Induction of multiple photophobic behaviors in a transgenic mouse sensitized to CGRP

Abstract

Migraine is a complex neurological disorder with a significant impact on patients and society. Clinical and preclinical studies have established the neuropeptide calcitonin gene-related peptide (CGRP) as a key player in migraine and other neurovascular headaches. To study the role of CGRP in these disorders, we have characterized the photophobic phenotype of nestin/hRAMP1 mice, a transgenic model with genetically engineered increased sensitivity to CGRP. These mice have increased nervous system expression of a regulatory subunit of the CGRP receptor, human receptor activity-modifying receptor (hRAMP1). We have previously demonstrated that nestin/hRAMP1 mice display a light-aversive behavior that is greatly enhanced by CGRP and blocked by a CGRP receptor antagonist used to treat migraine. Here we have compared their behavior in two different experimental setups with testing chambers of different sizes and light intensities as well as in complete darkness. We demonstrated similar degrees of light aversion in nestin/hRAMP1 mice with 1000 and 50 lux. To control for other possible factors driving nestin/hRAMP1 mice to the dark zone, we tested them in the absence of any light, and they showed identical behavior as littermates. Furthermore, both nestin/hRAMP1 and control mice have decreased motility in response to CGRP in the dark, but not the light side of the chamber. Our findings confirm the robust CGRP-induced light-aversive phenotype of nestin/hRAMP1 mice, which can be a surrogate of photophobia, and validates its usefulness as a model of migraine and other disorders associated with photophobia.

Introduction

Migraine is a chronic neurovascular disorder characterized by recurrent episodes of severe unilateral throbbing head pain and associated symptoms, such as photophobia (Goadsby et al., 2002). Mechanistic studies in the field of migraine pathophysiology are hampered by the lack of appropriate animal models. We have developed a transgenic mouse that displays a migraine-like behavioral phenotype, the nestin/hRAMP1 mouse (Zhang et al., 2007, Marquez de Prado et al., in press, Recober et al., 2009). This mouse is sensitized to the calcitonin gene-related peptide (CGRP), a key player in migraine pathophysiology (Arulmani et al., 2004), by overexpression of the human receptor activity-modifying protein 1 (hRAMP1) subunit of the CGRP receptor in the nervous system.

Nestin/hRAMP1 mice exhibit light-aversive behavior that is greatly enhanced by exogenous CGRP (Recober et al., 2009). This behavior cannot be attributed to differences in anxiety or motor activity (Recober et al., 2009). The specificity of CGRP actions was confirmed by the use of a CGRP receptor antagonist, olcegepant, which prevented the CGRP-induced light-aversive behavior (Recober et al., 2009). A potential mechanism of the light-aversion observed at baseline may be the higher levels of CGRP present in cerebrospinal fluid of nestin/hRAMP1 mice (Recober et al., 2009).

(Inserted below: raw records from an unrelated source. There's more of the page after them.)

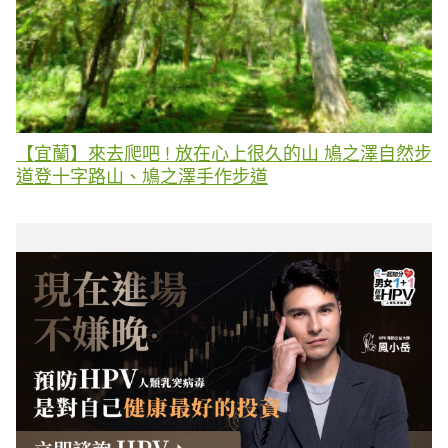
【宜蘭】來去爬吧 ! 放在心上很久的山 鳩之澤自然步
道登十字路山、鳩之澤手作步道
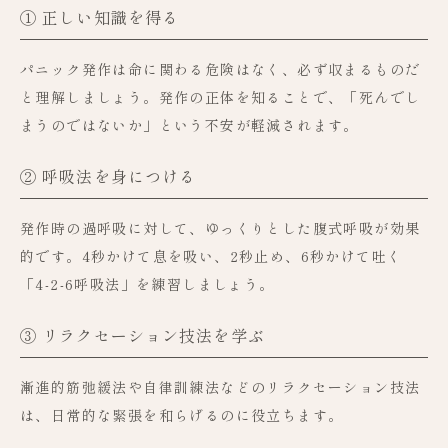
① 正しい知識を得る
パニック発作は命に関わる危険はなく、必ず収まるものだ
と理解しましょう。発作の正体を知ることで、「死んでし
まうのではないか」という不安が軽減されます。
② 呼吸法を身につける
発作時の過呼吸に対して、ゆっくりとした腹式呼吸が効果
的です。4秒かけて息を吸い、2秒止め、6秒かけて吐く
「4-2-6呼吸法」を練習しましょう。
③ リラクセーション技法を学ぶ
漸進的筋弛緩法や自律訓練法などのリラクセーション技法
は、日常的な緊張を和らげるのに役立ちます。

We studied light-aversive behavior as a surrogate of photophobia, a common symptom reported by patients both during migraine attack and to a lesser degree between attacks (Mulleners et al., 2001). While the mechanisms underlying photophobia remain unknown, the trigeminal system appears to be involved (Drummond and Woodhouse, 1993, Kowacs et al., 2001, Okamoto et al., 2009). As a major neuropeptide in the trigeminal system, CGRP is likely to be implicated in the development of photophobia. Our previous studies suggest that nestin/hRAMP1 mice are a useful model for mechanistic and therapeutic studies of migraine and other trigeminal mediated disorders and conditions associated with photophobia (Zhang et al., 2007, Marquez de Prado et al., in press, Recober et al., 2009).

The aim of the current study is to fully characterize the photophobic phenotype of nestin/hRAMP1 mice and confirm the robustness of this behavior by replicating the findings in a different experimental setup that allows measurement of additional parameters. The times spent in light in chamber # 1 (Table 1) are taken from a previous publication for comparison (Recober et al., 2009). Transitions and latencies in chamber # 1 and all the parameters measured in chamber # 2 are original data for this study.